Pennsylvania Capitol

The Pennsylvania Capitol in Harrisburg.

HARRISBURG – A bill that would allow parents to give their kids a do-over extra year of school to make up for the 2020-21 year’s disruptive pandemic-related closings and operating changes has begun to move in the state House.

The bill has already passed in the state Senate.

The House Education Committee on Wednesday voted 24-1 in favor of the bill, even though several Democrats expressed reservations about its provisions.

State Rep. Joseph Ciresi, D-Montgomery, said that if the state doesn’t provide schools with more money to cover the cost, the legislation would be an “unfunded mandate” that would create additional burdens.

The legislation was approved by the state Senate by a 48-0 vote on May 12. It now awaits a vote before the full House, which doesn’t return to session until June 7 as lawmakers head down the final stretch toward passing the state budget, due by June 30.

State Rep. Mark Longietti, D-Mercer, the Democratic chair of the Education Committee, said that, while he was voting for the bill, he would have rather seen a more limited bill focused on making the extra year available to students with disabilities.

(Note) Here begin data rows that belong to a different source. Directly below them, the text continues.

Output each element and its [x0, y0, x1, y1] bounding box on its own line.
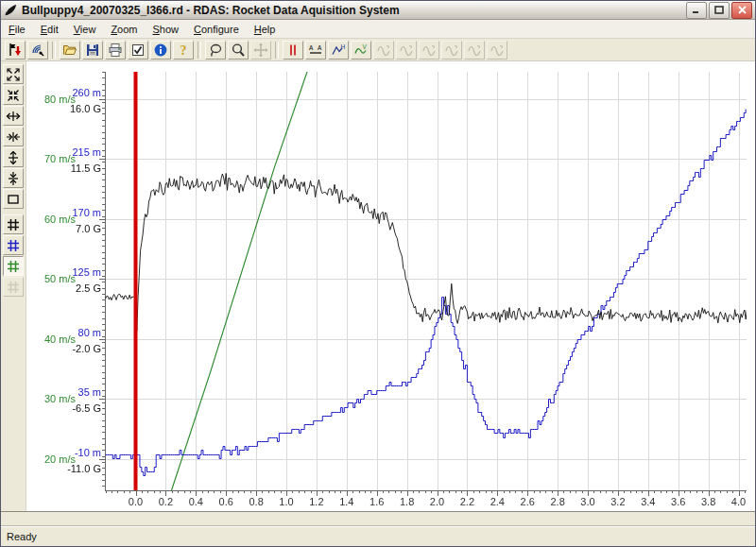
left-toolbar	[1, 61, 26, 511]
grid-disabled-button	[3, 277, 24, 297]
lasso-select-button[interactable]	[205, 41, 226, 60]
caption-buttons	[686, 2, 752, 19]
accel-trace-button[interactable]: AA	[305, 41, 326, 60]
expand-x-icon	[6, 109, 21, 124]
channel-wave-button	[487, 41, 507, 60]
zoom-box-button[interactable]	[3, 189, 24, 209]
shrink-y-icon	[6, 171, 21, 186]
channel-wave-button	[396, 41, 417, 60]
svg-text:?: ?	[180, 43, 187, 58]
download-data-icon	[8, 43, 23, 58]
svg-text:V: V	[363, 43, 368, 49]
grid-altitude-icon	[6, 238, 21, 253]
zoom-magnifier-button[interactable]	[228, 41, 249, 60]
menu-edit[interactable]: Edit	[33, 22, 66, 37]
zoom-magnifier-icon	[231, 43, 246, 58]
tab-bar: GraphDataInfo	[1, 511, 755, 526]
tab-label: Data	[25, 512, 43, 525]
close-button[interactable]	[731, 2, 752, 19]
checklist-icon	[130, 43, 146, 58]
graph-panel	[26, 61, 755, 511]
menu-zoom[interactable]: Zoom	[103, 22, 145, 37]
zoom-extents-button[interactable]	[3, 64, 24, 84]
app-window: Bullpuppy4_20070325_I366.rd - RDAS: Rock…	[0, 0, 756, 547]
help-button[interactable]: ?	[173, 41, 194, 60]
info-icon	[153, 43, 168, 58]
channel-wave-button	[441, 41, 462, 60]
shrink-x-button[interactable]	[3, 127, 24, 146]
menu-view[interactable]: View	[66, 22, 104, 37]
toolbar-group: ?	[59, 41, 195, 60]
shrink-y-button[interactable]	[3, 168, 24, 188]
channel-wave-icon	[376, 43, 391, 58]
tab-label: Info	[19, 512, 38, 525]
download-data-button[interactable]	[5, 41, 26, 60]
channel-wave-icon	[490, 43, 505, 58]
lasso-select-icon	[208, 43, 223, 58]
cursor-lines-button[interactable]	[283, 41, 303, 60]
expand-y-button[interactable]	[3, 147, 24, 167]
menu-file[interactable]: File	[1, 22, 33, 37]
checklist-button[interactable]	[128, 41, 148, 60]
title-bar[interactable]: Bullpuppy4_20070325_I366.rd - RDAS: Rock…	[1, 1, 755, 20]
status-text: Ready	[7, 531, 37, 542]
grid-accel-button[interactable]	[3, 214, 24, 234]
channel-wave-icon	[421, 43, 437, 58]
menu-help[interactable]: Help	[247, 22, 284, 37]
save-icon	[85, 43, 100, 58]
channel-wave-button	[419, 41, 439, 60]
open-file-button[interactable]	[60, 41, 80, 60]
channel-wave-icon	[399, 43, 414, 58]
grid-velocity-icon	[6, 259, 21, 274]
pan-icon	[253, 43, 268, 58]
toolbar-separator	[198, 42, 201, 59]
cursor-lines-icon	[285, 43, 301, 58]
channel-wave-icon	[444, 43, 459, 58]
svg-text:A: A	[309, 44, 314, 51]
svg-text:A: A	[318, 44, 322, 51]
open-file-icon	[62, 43, 77, 58]
maximize-button[interactable]	[709, 2, 730, 19]
print-icon	[108, 43, 123, 58]
minimize-button[interactable]	[686, 2, 707, 19]
print-button[interactable]	[105, 41, 126, 60]
channel-wave-button	[464, 41, 485, 60]
channel-wave-icon	[467, 43, 482, 58]
zoom-shrink-icon	[6, 88, 21, 103]
status-bar: Ready	[1, 526, 755, 546]
toolbar-group: AAHV	[282, 41, 508, 60]
toolbar-group	[204, 41, 272, 60]
menu-bar: FileEditViewZoomShowConfigureHelp	[1, 20, 755, 39]
expand-y-icon	[6, 150, 21, 165]
grid-disabled-icon	[6, 280, 21, 295]
zoom-shrink-button[interactable]	[3, 85, 24, 105]
grid-accel-icon	[6, 217, 21, 232]
save-button[interactable]	[82, 41, 103, 60]
accel-trace-icon: AA	[308, 43, 323, 58]
channel-wave-button	[373, 41, 394, 60]
window-title: Bullpuppy4_20070325_I366.rd - RDAS: Rock…	[22, 4, 686, 17]
help-icon: ?	[176, 43, 191, 58]
pan-button	[250, 41, 271, 60]
flight-data-chart[interactable]	[26, 61, 755, 511]
altitude-trace-icon: H	[331, 43, 346, 58]
toolbar-separator	[275, 42, 279, 59]
radio-link-button[interactable]	[27, 41, 48, 60]
toolbar-group	[4, 41, 49, 60]
grid-altitude-button[interactable]	[3, 235, 24, 255]
shrink-x-icon	[6, 129, 21, 145]
grid-velocity-button[interactable]	[3, 256, 24, 276]
rocket-icon	[4, 3, 18, 17]
toolbar-separator	[52, 42, 56, 59]
altitude-trace-button[interactable]: H	[328, 41, 349, 60]
tab-label: Graph	[30, 512, 49, 525]
radio-link-icon	[30, 43, 45, 58]
menu-show[interactable]: Show	[146, 22, 187, 37]
info-button[interactable]	[150, 41, 171, 60]
menu-configure[interactable]: Configure	[186, 22, 247, 37]
svg-text:H: H	[341, 43, 346, 49]
expand-x-button[interactable]	[3, 106, 24, 126]
main-toolbar: ?AAHV	[1, 39, 755, 61]
velocity-trace-icon: V	[353, 43, 369, 58]
velocity-trace-button[interactable]: V	[351, 41, 371, 60]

“My preference would have been more focused on special education, especially those who are going to age out of the system,” Longietti said. “That’s a legitimate concern.”

Longietti said that, otherwise, “it’s unclear” what basis would be used to determine when students and their parents would be choosing to take advantage of the do-over.

State Rep. Jesse Topper, R-Bedford, who’d authored similar legislation, said that students wouldn’t gain an extra year of sports due to the bill. He said the measure is intended to provide balance in that, under current law, school district officials have the sole authority to determine when a student is ready to advance a grade or not, even though many students spent large chunks of the 2020-21 school year studying at home.

Topper said there’s little reason to believe that families will take advantage of the option unless they have serious concerns about whether students are academically and socially prepared to advance a grade.

“They know if their student is not ready,” he said. “Before it was just the school district that could say that students will advance, but some of these schools have not even seen the students.”